AIM OF THE TASK »
Starting at the line that contains "végez a passzív frontsúly helyett, így nincs", repeat each line exactly until the records end, keeping both the first and the last.

══ TASK MATERIAL

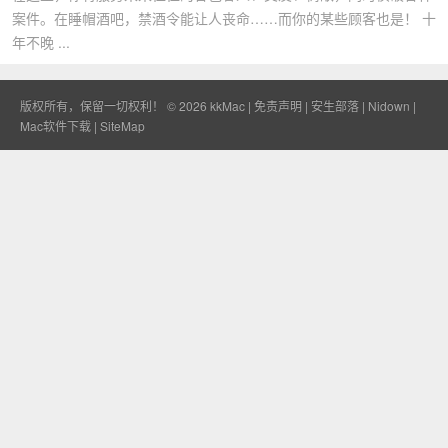
案件。在睡帽酒吧，禁酒令能让人丧命……而你的某些顾客也是！ 十
年不晚 ...
版权所有，保留一切权利！ © 2026
kkMac
|
免责声明
|
安生部落
|
Nidown
|
Mac软件下载
|
SiteMap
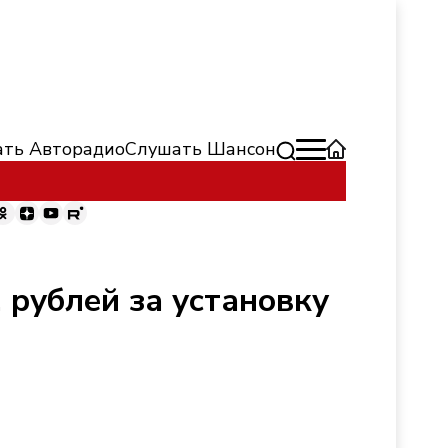
ть Авторадио
Слушать Шансон
 рублей за установку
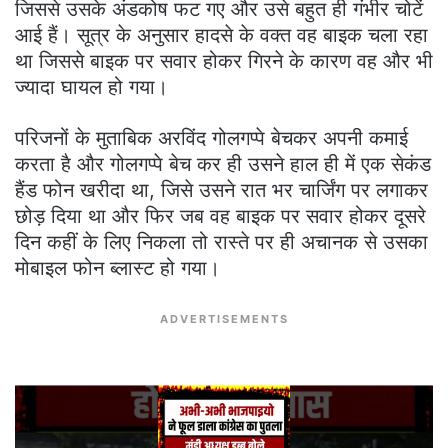
जिससे उसके अंडकोष फट गए और उसे बहुत ही गंभीर चोटें
आई हैं। सूत्र के अनुसार हादसे के वक्त वह बाइक चला रहा
था जिससे बाइक पर सवार होकर गिरने के कारण वह और भी
ज्यादा घायल हो गया।
परिजनों के मुताबिक अरविंद गोलगप्पे बेचकर अपनी कमाई
करता है और गोलगप्पे बेच कर ही उसने हाल ही में एक सेकंड
हैंड फोन खरीदा था, जिसे उसने रात भर चार्जिंग पर लगाकर
छोड़ दिया था और फिर जब वह बाइक पर सवार होकर दूसरे
दिन कहीं के लिए निकला तो रास्ते पर ही अचानक से उसका
मोबाइल फोन ब्लास्ट हो गया।
ADVERTISEMENTS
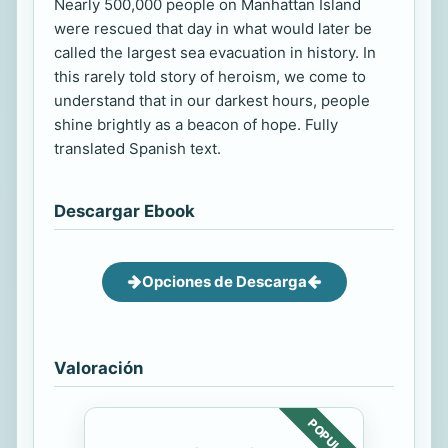
Nearly 500,000 people on Manhattan Island
were rescued that day in what would later be
called the largest sea evacuation in history. In
this rarely told story of heroism, we come to
understand that in our darkest hours, people
shine brightly as a beacon of hope. Fully
translated Spanish text.
Descargar Ebook
Opciones de Descarga
Valoración
POPULAR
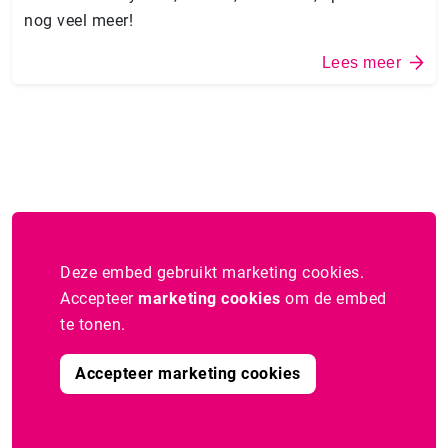
nog veel meer!
Lees meer
Deze embed gebruikt marketing cookies.
Accepteer
marketing cookies
om de embed
te tonen.
Accepteer marketing cookies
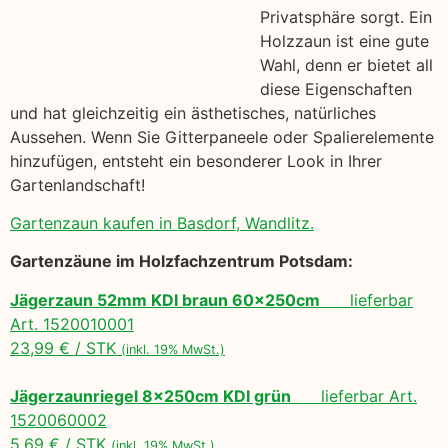
Privatsphäre sorgt. Ein
Holzzaun ist eine gute
Wahl, denn er bietet all
diese Eigenschaften
und hat gleichzeitig ein ästhetisches, natürliches
Aussehen. Wenn Sie Gitterpaneele oder Spalierelemente
hinzufügen, entsteht ein besonderer Look in Ihrer
Gartenlandschaft!
Gartenzaun kaufen in Basdorf, Wandlitz.
Gartenzäune im Holzfachzentrum Potsdam:
Jägerzaun 52mm KDI braun 60x250cm
lieferbar
Art. 1520010001
23,99 € / STK
(inkl. 19% MwSt.)
Jägerzaunriegel 8x250cm KDI grün
lieferbar Art.
1520060002
5,69 € / STK
(inkl. 19% MwSt.)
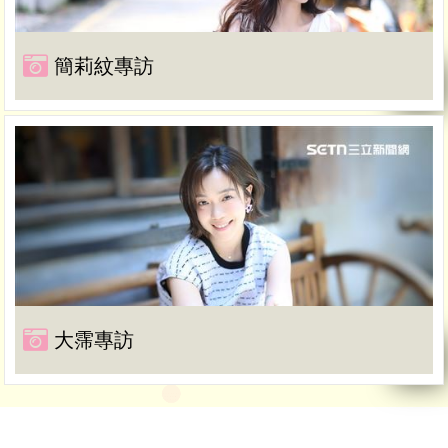
簡莉紋專訪
大霈專訪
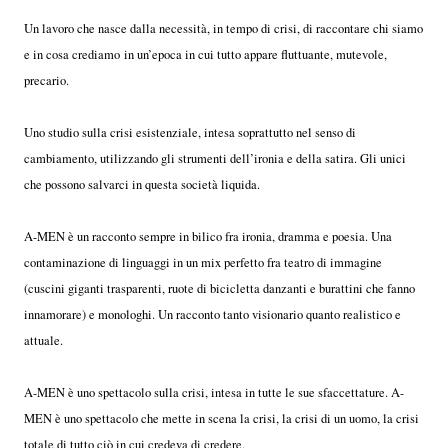
Un lavoro che nasce dalla necessità, in tempo di crisi, di raccontare chi siamo
e in cosa crediamo in un’epoca in cui tutto appare fluttuante, mutevole,
precario.
Uno studio sulla crisi esistenziale, intesa soprattutto nel senso di
cambiamento, utilizzando gli strumenti dell’ironia e della satira. Gli unici
che possono salvarci in questa società liquida.
A-MEN è un racconto sempre in bilico fra ironia, dramma e poesia. Una
contaminazione di linguaggi in un mix perfetto fra teatro di immagine
(cuscini giganti trasparenti, ruote di bicicletta danzanti e burattini che fanno
innamorare) e monologhi. Un racconto tanto visionario quanto realistico e
attuale.
A-MEN è uno spettacolo sulla crisi, intesa in tutte le sue sfaccettature. A-
MEN è uno spettacolo che mette in scena la crisi, la crisi di un uomo, la crisi
totale di tutto ciò in cui credeva di credere.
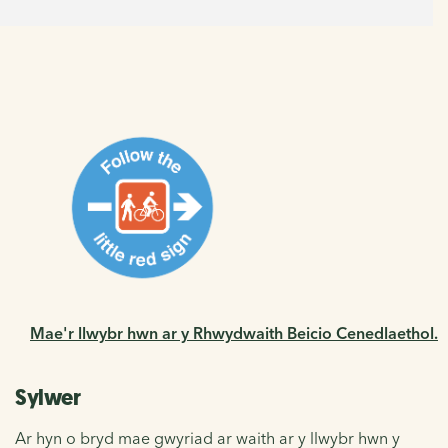
Mae'r llwybr hwn ar y Rhwydwaith Beicio Cenedlaethol.
Sylwer
Ar hyn o bryd mae gwyriad ar waith ar y llwybr hwn y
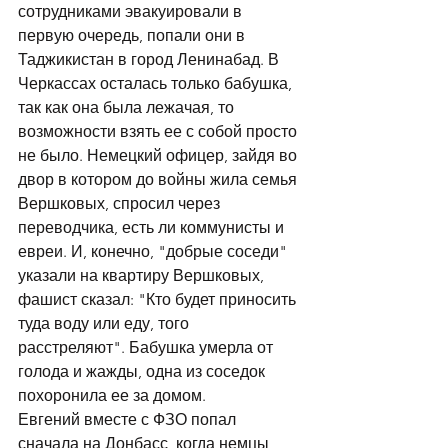
сотрудниками эвакуировали в 
первую очередь, попали они в 
Таджикистан в город Ленинабад. В 
Черкассах осталась только бабушка, 
так как она была лежачая, то 
возможности взять ее с собой просто 
не было. Немецкий офицер, зайдя во 
двор в котором до войны жила семья 
Вершковых, спросил через 
переводчика, есть ли коммунисты и 
евреи. И, конечно, "добрые соседи" 
указали на квартиру Вершковых, 
фашист сказал: "Кто будет приносить 
туда воду или еду, того 
расстреляют". Бабушка умерла от 
голода и жажды, одна из соседок 
похоронила ее за домом. 
Евгений вместе с ФЗО попал 
сначала на Донбасс, когда немцы 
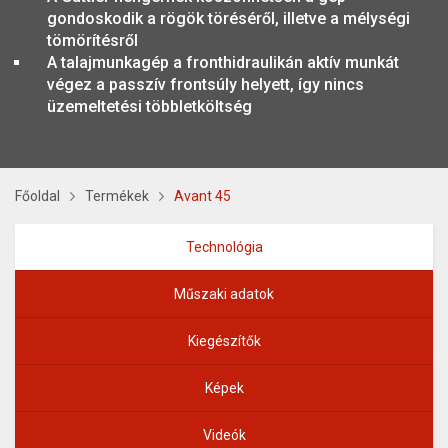
gondoskodik a rögök töréséről, illetve a mélységi
tömörítésről
A talajmunkagép a fronthidraulikán aktív munkát
végez a passzív frontsúly helyett, így nincs
üzemeltetési többletköltség
Főoldal
Termékek
Avant 45
Technológia
Műszaki adatok
Kiegészítők
Képek
Videók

════

TASK RESULT »
végez a passzív frontsúly helyett, így nincs
üzemeltetési többletköltség
Főoldal
Termékek
Avant 45
Technológia
Műszaki adatok
Kiegészítők
Képek
Videók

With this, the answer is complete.